No Mud, No Lotus
My friend Beth sent me the image above of the beautiful blue mushrooms growing out of the sludge in her trash compactor, headed for the compost heap.
We both immediately thought of “No mud, no lotus,” the teachings of the venerable Zen Buddhist master, Thich Nhat Hanh. The beautiful lotus flower, symbol of awakening and enlightenment in the Buddhist tradition, grows only out of the deep muck of shallow ponds. “No mud, no lotus” is a short-cut way of remembering ancient wisdom: we grow into our own enlightened wisdom out of muck, suffering, adversity.
The gem cannot be polished without friction, nor man without trails.
We’re not out of the woods yet about the coronavirus pandemic yet, no way to predict what the new normal will be, or how soon. But people are trying to sort out what new possibilities might be and what lessons we need to learn from what has happened already.
[See WIRED, June 17, 2020. We must be able to forecast and be prepared for another virus outbreak as well as we prepare for terrorism and hurricanes.]
I often teach the practice of creating a coherent narrative to place traumatizing events in proper perspective, learning the lessons we can, and claiming that we can learn as we move into an uncertain future.
We can learn to reframe entire traumatizing events, or series of events, or a lifetime of events, into what’s known in trauma therapy as a coherent narrative. A narrative that includes the trauma as part of the story, but the trauma is not the whole story. When a person can come to a new larger sense of identity and purpose that includes the trauma but is not entirely defined by the trauma, then the trauma can take its place in the story without determining the rest of the story.

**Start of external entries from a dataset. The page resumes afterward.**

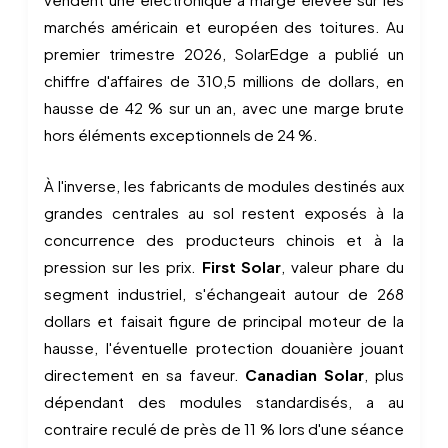
marchés américain et européen des toitures. Au
premier trimestre 2026, SolarEdge a publié un
chiffre d'affaires de 310,5 millions de dollars, en
hausse de 42 % sur un an, avec une marge brute
hors éléments exceptionnels de 24 %.
À l'inverse, les fabricants de modules destinés aux
grandes centrales au sol restent exposés à la
concurrence des producteurs chinois et à la
pression sur les prix.
First Solar
, valeur phare du
segment industriel, s'échangeait autour de 268
dollars et faisait figure de principal moteur de la
hausse, l'éventuelle protection douanière jouant
directement en sa faveur.
Canadian Solar
, plus
dépendant des modules standardisés, a au
contraire reculé de près de 11 % lors d'une séance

Even though the challenges of the coronavirus pandemic are not over, not yet, you can create a coherent narrative about events that have already happened to gain insight into how you have learned to “play an active role in how adversity transforms you.” (Kelly McGonigal in The Upside of Stress: Why Stress Is Good for You and How to Get Good at It.)
Identify one event or challenge you want to work with. I do strongly suggest this is an event that you did cope with, processed and learned from. It’s in the past. It’s important to work with something that has not much risk of being re-triggered.
Follow these prompts as a written reflection:
1. This is what happened; these were the consequences.
Use your mindfulness and self-compassion practices to be able to come to that observer awareness and acceptance and relate to the event somewhat objectively rather than caught in the trauma response.
2. These were the resources, practices, tools and coping strategies I used at the time.
Brilliant strategies that kept us alive. Honest awareness and acceptance, so no shame-blame. Claim credit for what you did. Also recovering strengths and resources you did have at the time.
3. These are the resources, etc. I would use now if I could do this over.
Because there has been new growth and new learning. This step integrates that learning. And rehearsing trains, pre-wires the brain for resilience next time.
4. These were the lessons I learned, growth I experienced, positive meanings I found.
Taking time with this because this IS the turning point of moving from trauma into post-traumatic growth. This helps reverse the impact of suffering and resignation. You become more empowered, recover strengths, gain more self-control, experience more pro-active learning, return to active problem solving, believe you can cope and improve through effort and support. You get to claim that you are stronger than you think. “I can handle this.” With a resilience mindset, you can handle anything.
5. Set the intention to prepare well for the next crisis that comes along.
From a famous military adage:” Proper prior planning prevents piss-poor performance.” We rehearse how we will cope with the next catastrophe which develops our trust in ourselves that we will.